The decentralised nature of digital currencies poses a challenge for regulators used to operating in traditional, highly centralised financial systems. There is no central authority which has ultimate control over bitcoin or other digital currencies. This decentralisation is further compounded by the highly international and multi-jurisdictional nature of digital currencies.

Creating an effective regulatory model which can cope with decentralisation may require a shift in regulators’ mindset as much as a shift in their methods.

“The [traditional] financial system works through a centralised model, so we’re thinking about a centralised approach,” says Fanusie.

“We go after centralised nodes like digital currency exchanges for regulation because that’s what we know, that’s how the financial system has been built.”

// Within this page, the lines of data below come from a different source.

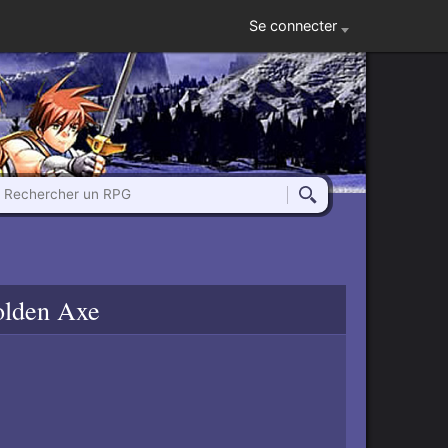
Se connecter
Rechercher un RPG
Rechercher
olden Axe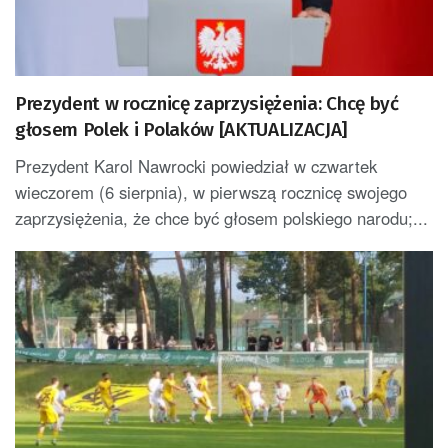
Prezydent w rocznicę zaprzysiężenia: Chcę być
głosem Polek i Polaków [AKTUALIZACJA]
Prezydent Karol Nawrocki powiedział w czwartek
wieczorem (6 sierpnia), w pierwszą rocznicę swojego
zaprzysiężenia, że chce być głosem polskiego narodu;...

“The crypto industry is not confined. By its nature it is global, and it’s borderless, so we have to be thinking about solutions which are going to be above and beyond our bordered, traditional jurisdictional approaches. I think what regulators should be thinking about is, as well as folks in industry, are there decentralised ways to support compliance?” Fanusie says.

5.The ‘digital’ matters just as much as the ‘currency’

Although financial regulators naturally have a tendency to focus on the ‘currency’ part of digital currencies and to reach for financial solutions to problems, the digital nature of the system is just as important. Fanusie thinks that there are valuable lessons which regulators could learn from the cyber and information security industries.

“It’s not a perfect metaphor, but in cybersecurity you have technical experts who understand that illicit actors are going to use the technology for nefarious purposes. That’s why the industry has developed white hat hackers, and created financial incentives to reward people who find bugs and illicit actors as a central part of the cyber-security industry. So why aren’t we talking about doing the same thing in cryptocurrencies?”

A handful of digital currency-based bug bounty programs already exist, including for Ethereum and Coinbase. Systematising and formalising bug bounties for digital currencies would require close cooperation between industry and regulators to establish both incentives and ground rules, but it could be one tool for responding to the challenges of decentralised, multi-jurisdictional risk monitoring.

Other techniques from the cybersecurity field, such as penetration testing and vulnerability assessments, could also potentially be adapted for useful purposes in the digital currencies space.

– By Elise Thomas

 


Melbourne-based Elise Thomas has a background in international affairs and a strong interest in financial crime, data and technology issues.